Try it
Scan the entries that follow and copy out every line containing "February".

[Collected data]
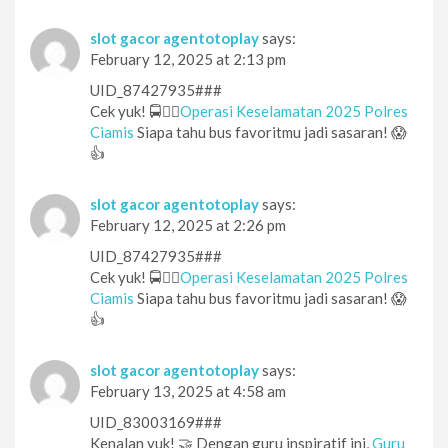
slot gacor agentotoplay
says:
February 12, 2025 at 2:13 pm
UID_87427935###
Cek yuk! 🚍👮‍♂️
Operasi Keselamatan 2025 Polres
Ciamis
Siapa tahu bus favoritmu jadi sasaran! 😱
👍
slot gacor agentotoplay
says:
February 12, 2025 at 2:26 pm
UID_87427935###
Cek yuk! 🚍👮‍♂️
Operasi Keselamatan 2025 Polres
Ciamis
Siapa tahu bus favoritmu jadi sasaran! 😱
👍
slot gacor agentotoplay
says:
February 13, 2025 at 4:58 am
UID_83003169###
Kenalan yuk! 🤝 Dengan guru inspiratif ini,
Guru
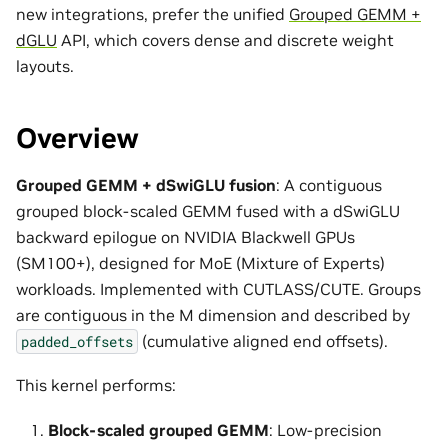
new integrations, prefer the unified
Grouped GEMM +
dGLU
API, which covers dense and discrete weight
layouts.
Overview
Grouped GEMM + dSwiGLU fusion
: A contiguous
grouped block-scaled GEMM fused with a dSwiGLU
backward epilogue on NVIDIA Blackwell GPUs
(SM100+), designed for MoE (Mixture of Experts)
workloads. Implemented with CUTLASS/CUTE. Groups
are contiguous in the M dimension and described by
(cumulative aligned end offsets).
padded_offsets
This kernel performs:
Block-scaled grouped GEMM
: Low-precision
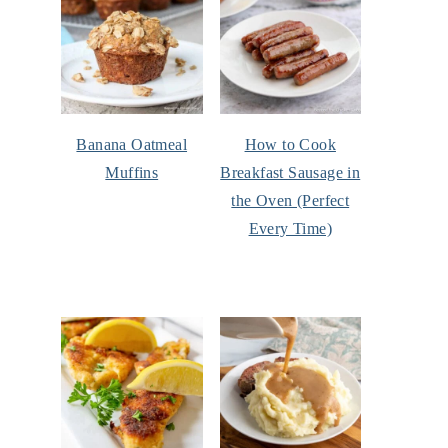
Banana Oatmeal
How to Cook
Muffins
Breakfast Sausage in
the Oven (Perfect
Every Time)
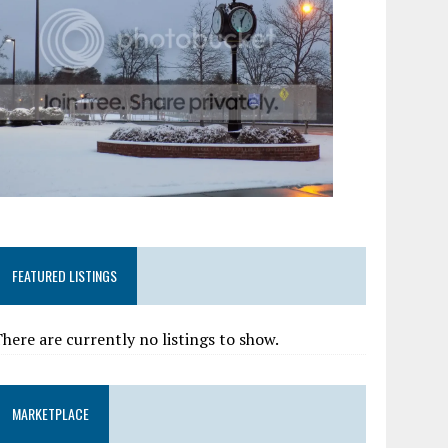
FEATURED LISTINGS
here are currently no listings to show.
MARKETPLACE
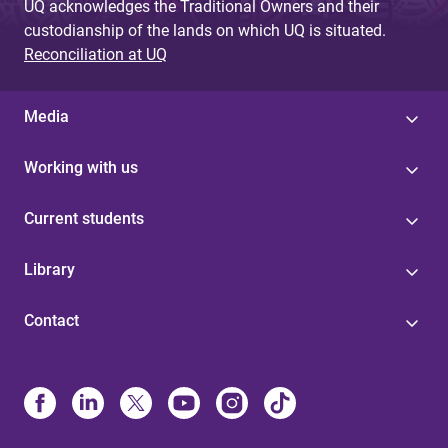
UQ acknowledges the Traditional Owners and their
custodianship of the lands on which UQ is situated.
Reconciliation at UQ
Media
Working with us
Current students
Library
Contact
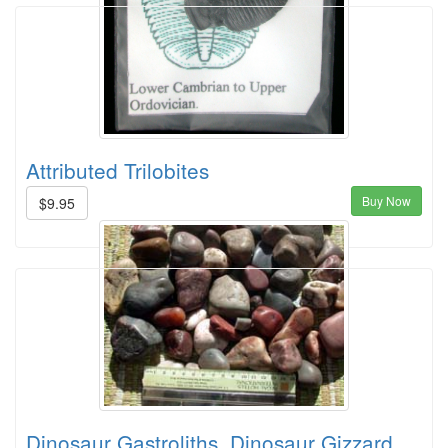
Attributed Trilobites
Buy Now
$9.95
Dinosaur Gastroliths, Dinosaur Gizzard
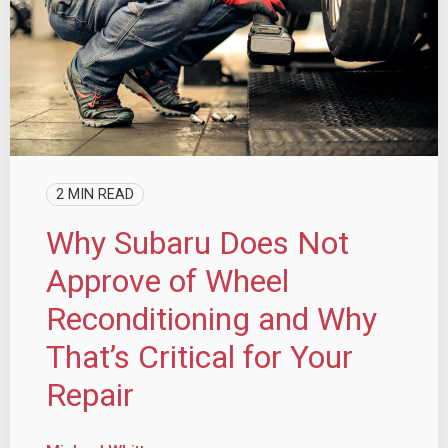
2 MIN READ
Why Subaru Does Not
Approve of Wheel
Reconditioning and Why
That’s Critical for Your
Repair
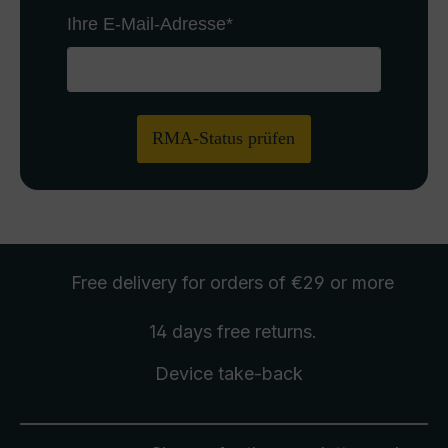
Ihre E-Mail-Adresse
*
RMA-Status prüfen
Free delivery
for orders of €29 or more
14 days free
returns
.
Device take-back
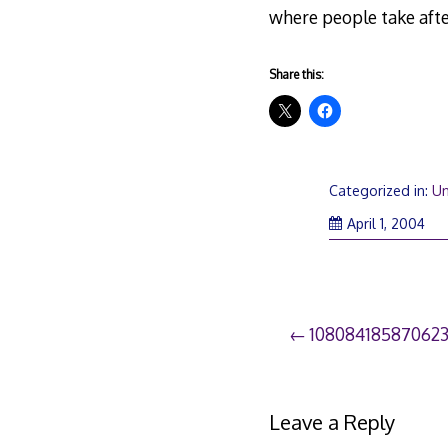
where people take aft
Share this:
Categorized in:
Un
April 1, 2004
Post
10808418587062
navigation
Leave a Reply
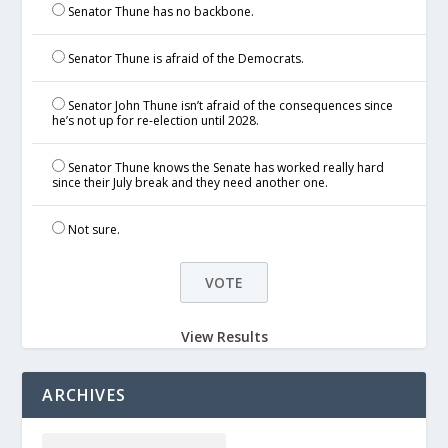
Senator Thune has no backbone.
Senator Thune is afraid of the Democrats.
Senator John Thune isn’t afraid of the consequences since
he’s not up for re-election until 2028.
Senator Thune knows the Senate has worked really hard
since their July break and they need another one.
Not sure.
View Results
ARCHIVES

Output for this exercise
February 12, 2025 at 2:13 pm
February 12, 2025 at 2:26 pm
February 13, 2025 at 4:58 am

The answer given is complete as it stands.